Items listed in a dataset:
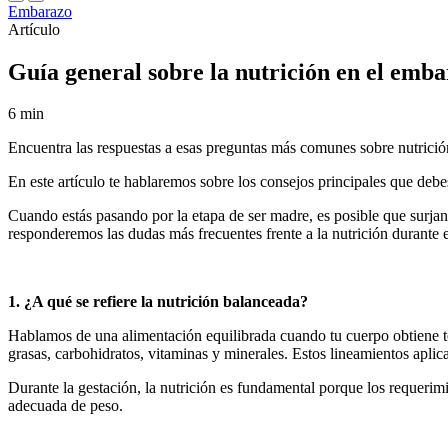
Embarazo
Artículo
Guía general sobre la nutrición en el emb
6 min
Encuentra las respuestas a esas preguntas más comunes sobre nutrición
En este artículo te hablaremos sobre los consejos principales que debe
Cuando estás pasando por la etapa de ser madre, es posible que surja
responderemos las dudas más frecuentes frente a la nutrición durante 
1. ¿A qué se refiere la nutrición balanceada?
Hablamos de una alimentación equilibrada cuando tu cuerpo obtiene tod
grasas, carbohidratos, vitaminas y minerales. Estos lineamientos apl
Durante la gestación, la nutrición es fundamental porque los requerimi
adecuada de peso.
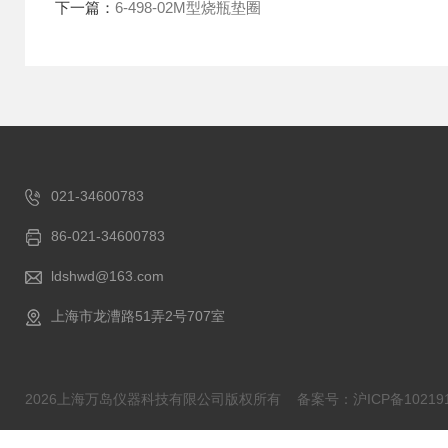
下一篇：
6-498-02M型烧瓶垫圈
021-34600783
86-021-34600783
ldshwd@163.com
上海市龙漕路51弄2号707室
2026上海万岛仪器科技有限公司版权所有
备案号：沪ICP备102191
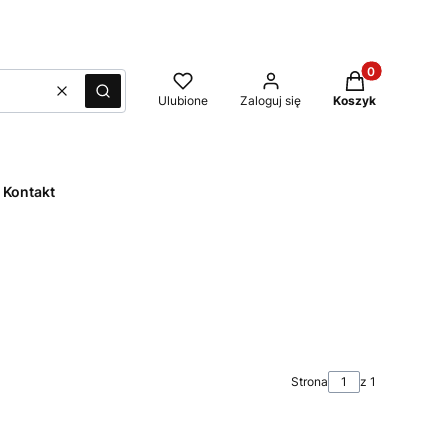
Produkty w kos
Wyczyść
Szukaj
Ulubione
Zaloguj się
Koszyk
Kontakt
Strona
z 1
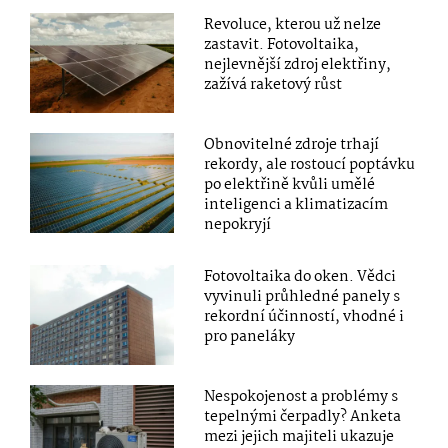
Revoluce, kterou už nelze
zastavit. Fotovoltaika,
nejlevnější zdroj elektřiny,
zažívá raketový růst
Obnovitelné zdroje trhají
rekordy, ale rostoucí poptávku
po elektřině kvůli umělé
inteligenci a klimatizacím
nepokryjí
Fotovoltaika do oken. Vědci
vyvinuli průhledné panely s
rekordní účinností, vhodné i
pro paneláky
Nespokojenost a problémy s
tepelnými čerpadly? Anketa
mezi jejich majiteli ukazuje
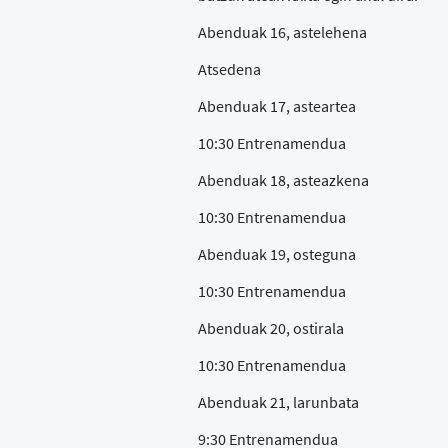
Abenduak 16, astelehena
Atsedena
Abenduak 17, asteartea
10:30 Entrenamendua
Abenduak 18, asteazkena
10:30 Entrenamendua
Abenduak 19, osteguna
10:30 Entrenamendua
Abenduak 20, ostirala
10:30 Entrenamendua
Abenduak 21, larunbata
9:30 Entrenamendua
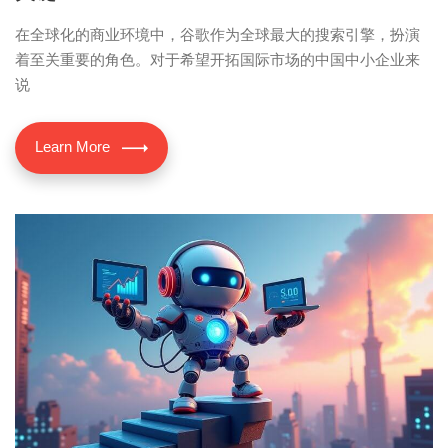
在全球化的商业环境中，谷歌作为全球最大的搜索引擎，扮演
着至关重要的角色。对于希望开拓国际市场的中国中小企业来
说
Learn More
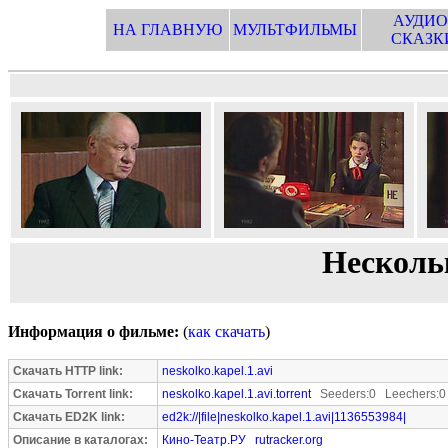
АУДИО
НА ГЛАВНУЮ
МУЛЬТФИЛЬМЫ
СКАЗК
Нескольк
Информация о фильме:
(
как скачать
)
Скачать HTTP link:
neskolko.kapel.1.avi
Скачать Torrent link:
neskolko.kapel.1.avi.torrent
Seeders:0 Leechers:0
Скачать ED2K link:
ed2k://|file|neskolko.kapel.1.avi|1136553984|
Описание в каталогах:
Кино-Театр.РУ
rutracker.org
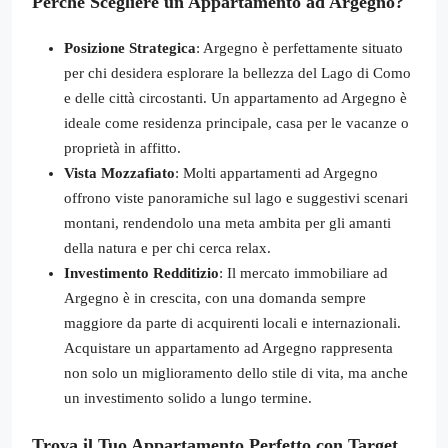
Perché Scegliere un Appartamento ad Argegno?
Posizione Strategica
: Argegno è perfettamente situato
per chi desidera esplorare la bellezza del Lago di Como
e delle città circostanti. Un appartamento ad Argegno è
ideale come residenza principale, casa per le vacanze o
proprietà in affitto.
Vista Mozzafiato
: Molti appartamenti ad Argegno
offrono viste panoramiche sul lago e suggestivi scenari
montani, rendendolo una meta ambita per gli amanti
della natura e per chi cerca relax.
Investimento Redditizio
: Il mercato immobiliare ad
Argegno è in crescita, con una domanda sempre
maggiore da parte di acquirenti locali e internazionali.
Acquistare un appartamento ad Argegno rappresenta
non solo un miglioramento dello stile di vita, ma anche
un investimento solido a lungo termine.
Trova il Tuo Appartamento Perfetto con Target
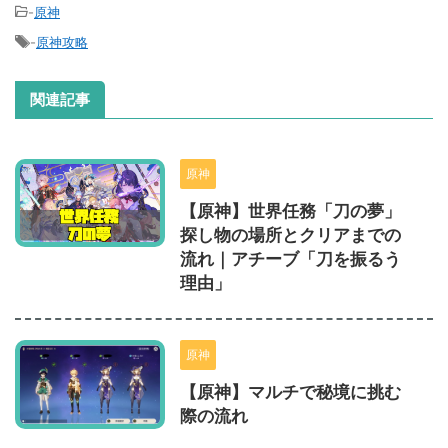
-
原神
-
原神攻略
関連記事
原神
【原神】世界任務「刀の夢」
探し物の場所とクリアまでの
流れ｜アチーブ「刀を振るう
理由」
原神
【原神】マルチで秘境に挑む
際の流れ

» WHAT NEEDS TO BE DONE
Reproduce the entries above word for word. Pictures stay out.

» ANSWER BELOW
Embarazo
Artículo
Guía general sobre la nutrición en el emb
6 min
Encuentra las respuestas a esas preguntas más comunes sobre nutrición
En este artículo te hablaremos sobre los consejos principales que debe
Cuando estás pasando por la etapa de ser madre, es posible que surja
responderemos las dudas más frecuentes frente a la nutrición durante 
1. ¿A qué se refiere la nutrición balanceada?
Hablamos de una alimentación equilibrada cuando tu cuerpo obtiene tod
grasas, carbohidratos, vitaminas y minerales. Estos lineamientos apl
Durante la gestación, la nutrición es fundamental porque los requerimi
adecuada de peso.
下一篇：
6-498-02M型烧瓶垫圈
021-34600783
86-021-34600783
ldshwd@163.com
上海市龙漕路51弄2号707室
2026上海万岛仪器科技有限公司版权所有
备案号：沪ICP备102191
Produkty w kos
Wyczyść
Szukaj
Ulubione
Zaloguj się
Koszyk
Kontakt
Strona
z 1
Revoluce, kterou už nelze
zastavit. Fotovoltaika,
nejlevnější zdroj elektřiny,
zažívá raketový růst
Obnovitelné zdroje trhají
rekordy, ale rostoucí poptávku
po elektřině kvůli umělé
inteligenci a klimatizacím
nepokryjí
Fotovoltaika do oken. Vědci
vyvinuli průhledné panely s
rekordní účinností, vhodné i
pro paneláky
Nespokojenost a problémy s
tepelnými čerpadly? Anketa
mezi jejich majiteli ukazuje
Abenduak 16, astelehena
Atsedena
Abenduak 17, asteartea
10:30 Entrenamendua
Abenduak 18, asteazkena
10:30 Entrenamendua
Abenduak 19, osteguna
10:30 Entrenamendua
Abenduak 20, ostirala
10:30 Entrenamendua
Abenduak 21, larunbata
9:30 Entrenamendua
在全球化的商业环境中，谷歌作为全球最大的搜索引擎，扮演
着至关重要的角色。对于希望开拓国际市场的中国中小企业来
说
Learn More
АУДИО
НА ГЛАВНУЮ
МУЛЬТФИЛЬМЫ
СКАЗК
Нескольк
Информация о фильме:
(
как скачать
)
Скачать HTTP link:
neskolko.kapel.1.avi
Скачать Torrent link:
neskolko.kapel.1.avi.torrent
Seeders:0 Leechers:0
Скачать ED2K link:
ed2k://|file|neskolko.kapel.1.avi|1136553984|
Описание в каталогах:
Кино-Театр.РУ
rutracker.org
Perché Scegliere un Appartamento ad Argegno?
Posizione Strategica
: Argegno è perfettamente situato
per chi desidera esplorare la bellezza del Lago di Como
e delle città circostanti. Un appartamento ad Argegno è
ideale come residenza principale, casa per le vacanze o
proprietà in affitto.
Vista Mozzafiato
: Molti appartamenti ad Argegno
offrono viste panoramiche sul lago e suggestivi scenari
montani, rendendolo una meta ambita per gli amanti
della natura e per chi cerca relax.
Investimento Redditizio
: Il mercato immobiliare ad
Argegno è in crescita, con una domanda sempre
maggiore da parte di acquirenti locali e internazionali.
Acquistare un appartamento ad Argegno rappresenta
non solo un miglioramento dello stile di vita, ma anche
un investimento solido a lungo termine.
Trova il Tuo Appartamento Perfetto con Target
-
原神
-
原神攻略
関連記事
原神
【原神】世界任務「刀の夢」
探し物の場所とクリアまでの
流れ｜アチーブ「刀を振るう
理由」
原神
【原神】マルチで秘境に挑む
際の流れ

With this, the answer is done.